- _Exercise requirements_:
Within the data that follows, set down exactly the lines from the one containing "कथनात्मक चित्रकलेच्या अद्वितीय" through the one containing "महोत्सवाच्या अध्यक्षा अमृता", both ends included.

- Opening Delimiter -

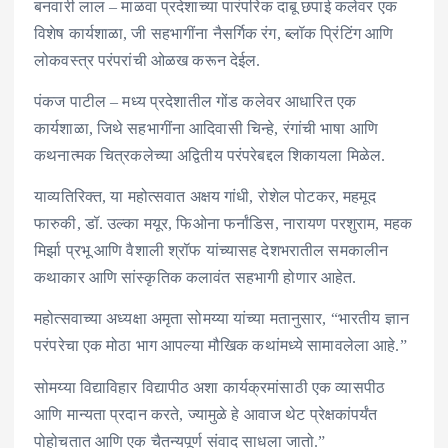
बनवारी लाल – माळवा प्रदेशाच्या पारंपरिक दाबू छपाई कलेवर एक
विशेष कार्यशाळा, जी सहभागींना नैसर्गिक रंग, ब्लॉक प्रिंटिंग आणि
लोकवस्त्र परंपरांची ओळख करून देईल.
पंकज पाटील – मध्य प्रदेशातील गोंड कलेवर आधारित एक
कार्यशाळा, जिथे सहभागींना आदिवासी चिन्हे, रंगांची भाषा आणि
कथनात्मक चित्रकलेच्या अद्वितीय परंपरेबद्दल शिकायला मिळेल.
याव्यतिरिक्त, या महोत्सवात अक्षय गांधी, रोशेल पोटकर, महमूद
फारुकी, डॉ. उल्का मयूर, फिओना फर्नांडिस, नारायण परशुराम, महक
मिर्झा प्रभू आणि वैशाली श्रॉफ यांच्यासह देशभरातील समकालीन
कथाकार आणि सांस्कृतिक कलावंत सहभागी होणार आहेत.
महोत्सवाच्या अध्यक्षा अमृता सोमय्या यांच्या मतानुसार, “भारतीय ज्ञान
परंपरेचा एक मोठा भाग आपल्या मौखिक कथांमध्ये सामावलेला आहे.”
सोमय्या विद्याविहार विद्यापीठ अशा कार्यक्रमांसाठी एक व्यासपीठ
आणि मान्यता प्रदान करते, ज्यामुळे हे आवाज थेट प्रेक्षकांपर्यंत
पोहोचतात आणि एक चैतन्यपूर्ण संवाद साधला जातो.”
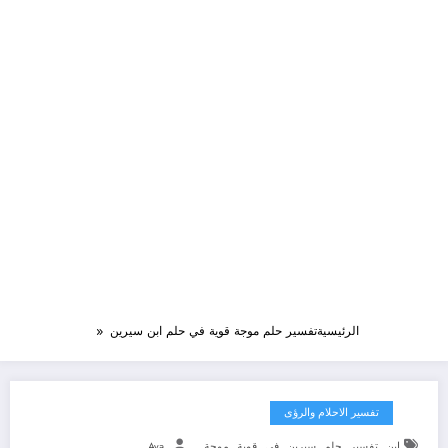
الرئيسية
تفسير حلم موجة قوية في حلم ابن سيرين
تفسير الاحلام والرؤى
,
,
,
,
,
,
ابن
تفسير
حلم
سيرين
في
قوية
موجة
Aya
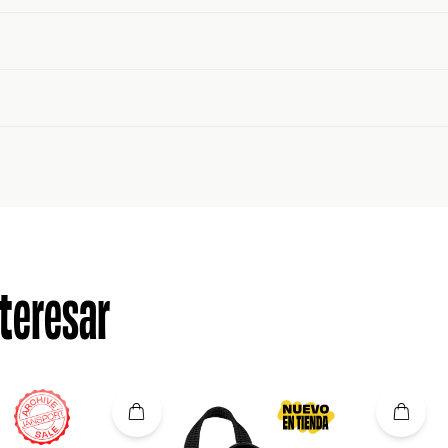
teresar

- Closing Delimiter -

- _Your response_:
कथनात्मक चित्रकलेच्या अद्वितीय परंपरेबद्दल शिकायला मिळेल.
याव्यतिरिक्त, या महोत्सवात अक्षय गांधी, रोशेल पोटकर, महमूद
फारुकी, डॉ. उल्का मयूर, फिओना फर्नांडिस, नारायण परशुराम, महक
मिर्झा प्रभू आणि वैशाली श्रॉफ यांच्यासह देशभरातील समकालीन
कथाकार आणि सांस्कृतिक कलावंत सहभागी होणार आहेत.
महोत्सवाच्या अध्यक्षा अमृता सोमय्या यांच्या मतानुसार, “भारतीय ज्ञान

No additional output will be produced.